Arab League officials planned to send more observers to Syria to monitor protests there, but they abruptly delayed that today. Perhaps this has something to do with the fact that one observer left the mission after calling it a “farce.”

A former Arab League observer in Syria has decried the organisation’s monitoring mission to the country as a “farce”, as the UN Security Council heard security forces had stepped up the killing of protesters after the observers’ arrival.

Anwar Malek, an Algerian member of the monitoring team, told Al Jazeera he resigned because of what he saw, and said that the mission was falling apart.

“What I saw was a humanitarian disaster. The regime is not just committing one war crime, but a series of crimes against its people,” he said.

“The snipers are everywhere shooting at civilians. People are being kidnapped. Prisoners are being tortured and none were released.”

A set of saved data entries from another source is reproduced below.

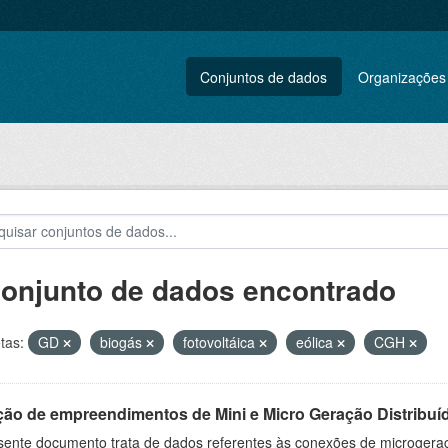
Conjuntos de dados
Organizações
conjunto de dados encontrado
tas:
GD
biogás
fotovoltáica
eólica
CGH
ção de empreendimentos de Mini e Micro Geração Distribuí
sente documento trata de dados referentes às conexões de microgera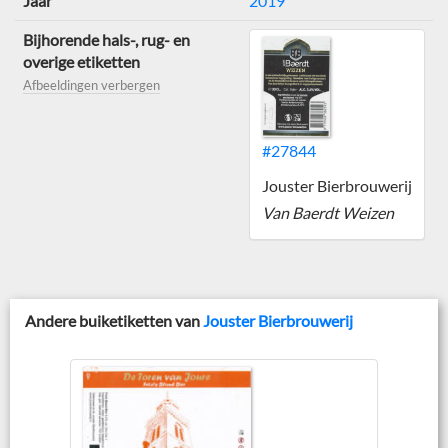
Jaar
2019
Bijhorende hals-, rug- en
overige etiketten
Afbeeldingen verbergen
#27844
Jouster Bierbrouwerij
Van Baerdt Weizen
Andere buiketiketten van
Jouster Bierbrouwerij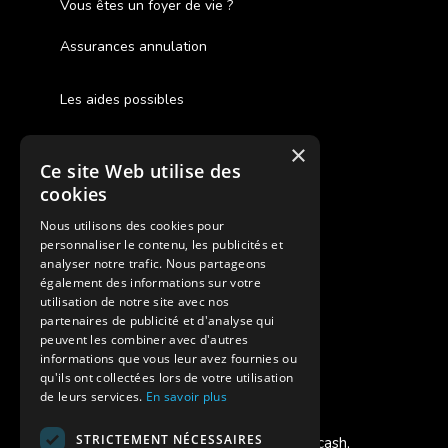
Vous êtes un foyer de vie ?
Assurances annulation
Les aides possibles
Cash Back
×
Ce site Web utilise des
Pour les fratries
cookies
Facebook Supernova
Nous utilisons des cookies pour
personnaliser le contenu, les publicités et
Instagram Supernova
analyser notre trafic. Nous partageons
également des informations sur votre
utilisation de notre site avec nos
Colonie de vacances SUPERNOVA
partenaires de publicité et d'analyse qui
peuvent les combiner avec d'autres
informations que vous leur avez fournies ou
qu'ils ont collectées lors de votre utilisation
de leurs services.
En savoir plus
Modes de règlement acceptés
STRICTEMENT NÉCESSAIRES
Chèque, Virement, Espèces, Mandats cash,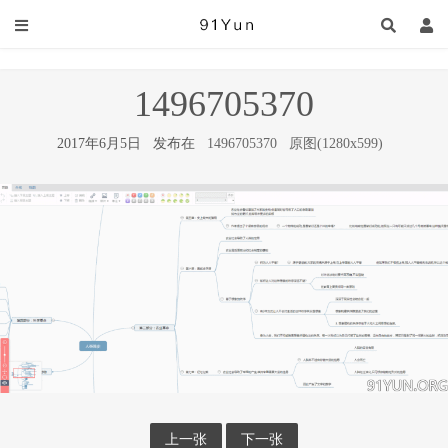
1496705370
2017年6月5日 发布在
1496705370
原图(1280x599)
上一张
下一张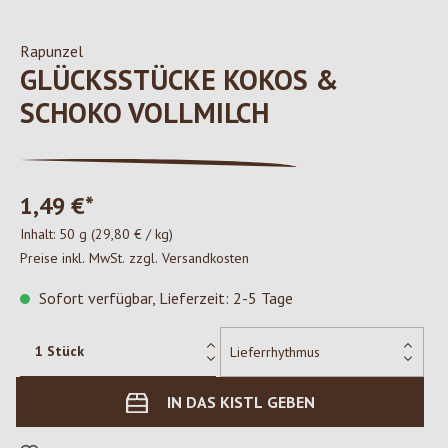
Rapunzel
GLÜCKSSTÜCKE KOKOS &
SCHOKO VOLLMILCH
1,49 €*
Inhalt:
50 g
(29,80 € / kg)
Preise inkl. MwSt. zzgl. Versandkosten
Sofort verfügbar, Lieferzeit: 2-5 Tage
IN DAS KISTL GEBEN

Malek added that some members of the Arab League mission “preferred to maintain good relations with the regime,” denying the clear evidence of war crimes and brutality in front of their faces. Considering that one of the leaders of the mission is a general who presided over genocide in Darfur, this is not at all surprising.

It’s unclear whether Malek’s departure will increase outside pressure on Syria. Certainly the regime doesn’t find itself in a difficult spot, as President Bashar al-Assad just gave a defiant speech, his first in six months, denying any repression and vowing to fight agitators in their midst.

The death of a French journalist at the hands of the Syrian regime, however, may have more of an impact.

A major Syrian opposition group said the killing of a French journalist illustrates the efforts of the Bashar al-Assad regime to intimidate media and called for an independent probe into the death.

“The killing is indicative of the transition of the Syrian regime from preventing press from freely working and covering the events in Syria to killing journalists and media personnel, in an attempt to silence neutral and independent media sources,” the Syrian National Council said Thursday.

France 2 TV journalist Gilles Jacquier, the first Western journalist to die in the 10-month-old uprising in Syria, was killed when a mortar shell struck the pro-government rally he was attending as part of a government-authorized tour of Homs, his network said. Syria had previously banned international journalists from entering the country, but lately allowed reporters to work in the country.

“The incidents of attacking journalists coincide with Assad’s forces and shabiha attacking and injuring some of the members of the delegation of Arab monitors, and seeking to threaten them in order to force them to leave Syria without allowing the public to see the results of their investigation that condemns the Syrian regime and exposes its crimes,” the SNC said. The shabiha are the pro-government militias that opposition activists call “thugs.”

Meanwhile, Syrians keep dying every day. The UN estimates over four hundred deaths since the beginning of the Arab League observer mission, and over 5,000 overall since the beginning of the uprising. Qatar’s Prime Minister, Sheikh Hamad bin Jassim al-Thani, said yesterday “I could not see up until now a successful mission, frankly speaking.” Me neither.